> _Exercise aim_
Take every line containing "year" out of the records.

▬▬▬▬▬▬▬▬▬▬

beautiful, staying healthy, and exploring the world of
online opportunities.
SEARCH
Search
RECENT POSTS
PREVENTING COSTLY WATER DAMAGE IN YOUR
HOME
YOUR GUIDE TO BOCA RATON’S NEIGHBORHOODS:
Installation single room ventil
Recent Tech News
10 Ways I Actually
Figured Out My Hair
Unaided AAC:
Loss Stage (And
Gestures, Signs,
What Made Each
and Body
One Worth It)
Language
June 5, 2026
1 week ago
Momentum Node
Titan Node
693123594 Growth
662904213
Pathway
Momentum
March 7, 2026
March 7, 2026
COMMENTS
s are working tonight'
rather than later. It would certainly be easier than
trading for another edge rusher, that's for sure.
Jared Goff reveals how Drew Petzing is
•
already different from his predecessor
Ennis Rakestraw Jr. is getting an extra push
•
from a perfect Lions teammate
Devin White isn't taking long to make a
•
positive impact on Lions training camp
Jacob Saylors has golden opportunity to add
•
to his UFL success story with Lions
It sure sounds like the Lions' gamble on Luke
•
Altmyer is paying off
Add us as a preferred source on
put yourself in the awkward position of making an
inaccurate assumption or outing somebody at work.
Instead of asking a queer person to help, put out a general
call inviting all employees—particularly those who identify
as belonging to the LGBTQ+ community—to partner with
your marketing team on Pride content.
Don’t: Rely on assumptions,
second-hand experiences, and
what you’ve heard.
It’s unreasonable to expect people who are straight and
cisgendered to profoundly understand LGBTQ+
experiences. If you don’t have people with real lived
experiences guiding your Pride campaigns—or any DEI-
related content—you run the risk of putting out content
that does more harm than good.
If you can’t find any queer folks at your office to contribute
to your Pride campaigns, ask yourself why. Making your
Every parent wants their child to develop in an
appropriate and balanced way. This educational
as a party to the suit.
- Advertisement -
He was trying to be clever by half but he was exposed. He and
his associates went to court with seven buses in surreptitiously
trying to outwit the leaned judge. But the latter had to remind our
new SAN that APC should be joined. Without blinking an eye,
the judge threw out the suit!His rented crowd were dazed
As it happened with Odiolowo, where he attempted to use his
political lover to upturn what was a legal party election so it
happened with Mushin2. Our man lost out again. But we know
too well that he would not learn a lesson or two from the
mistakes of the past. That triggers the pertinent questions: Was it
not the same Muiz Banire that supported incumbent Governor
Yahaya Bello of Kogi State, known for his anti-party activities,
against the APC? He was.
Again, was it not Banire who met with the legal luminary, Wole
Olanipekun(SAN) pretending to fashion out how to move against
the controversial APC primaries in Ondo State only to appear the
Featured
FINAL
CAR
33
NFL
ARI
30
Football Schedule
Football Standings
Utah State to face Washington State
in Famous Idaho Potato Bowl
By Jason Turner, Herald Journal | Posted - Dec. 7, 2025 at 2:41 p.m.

▬▬▬▬▬▬▬▬▬▬

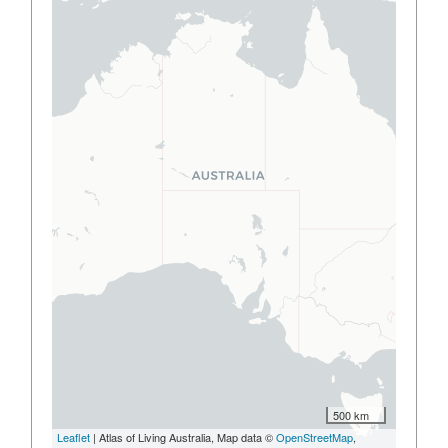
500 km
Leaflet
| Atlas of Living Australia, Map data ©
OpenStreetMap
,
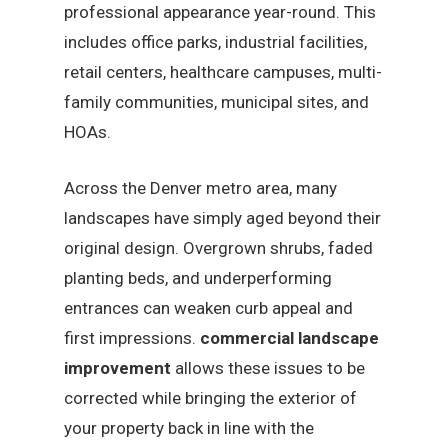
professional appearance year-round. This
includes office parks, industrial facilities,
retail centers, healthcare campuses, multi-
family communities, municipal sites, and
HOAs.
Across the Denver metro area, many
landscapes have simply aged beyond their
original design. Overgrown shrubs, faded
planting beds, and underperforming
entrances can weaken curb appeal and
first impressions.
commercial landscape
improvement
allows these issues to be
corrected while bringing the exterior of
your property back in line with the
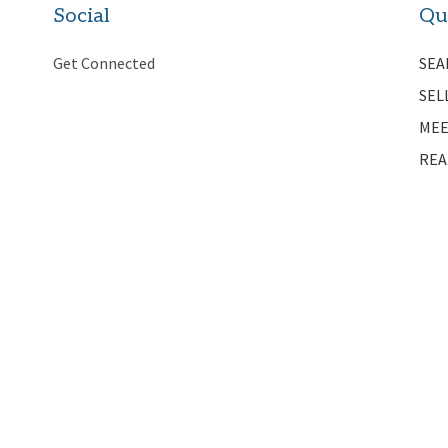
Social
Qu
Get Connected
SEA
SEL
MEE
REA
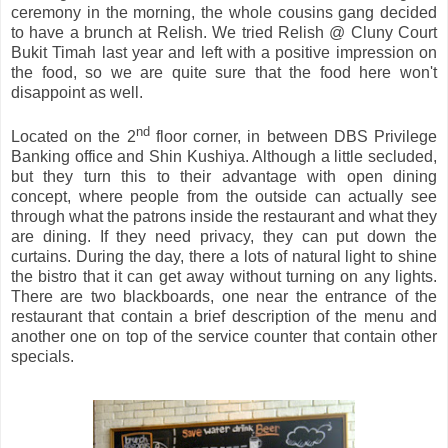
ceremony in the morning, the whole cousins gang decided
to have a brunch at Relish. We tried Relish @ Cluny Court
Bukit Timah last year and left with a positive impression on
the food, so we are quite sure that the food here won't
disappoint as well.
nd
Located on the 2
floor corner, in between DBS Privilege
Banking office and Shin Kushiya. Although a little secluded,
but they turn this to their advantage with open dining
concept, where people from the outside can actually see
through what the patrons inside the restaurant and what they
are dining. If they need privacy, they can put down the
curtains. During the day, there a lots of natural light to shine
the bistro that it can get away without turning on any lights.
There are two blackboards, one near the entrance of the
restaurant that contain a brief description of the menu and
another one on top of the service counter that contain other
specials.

▬▬▬▬▬▬▬▬▬▬

> _Task answer_
professional appearance year-round. This
Bukit Timah last year and left with a positive impression on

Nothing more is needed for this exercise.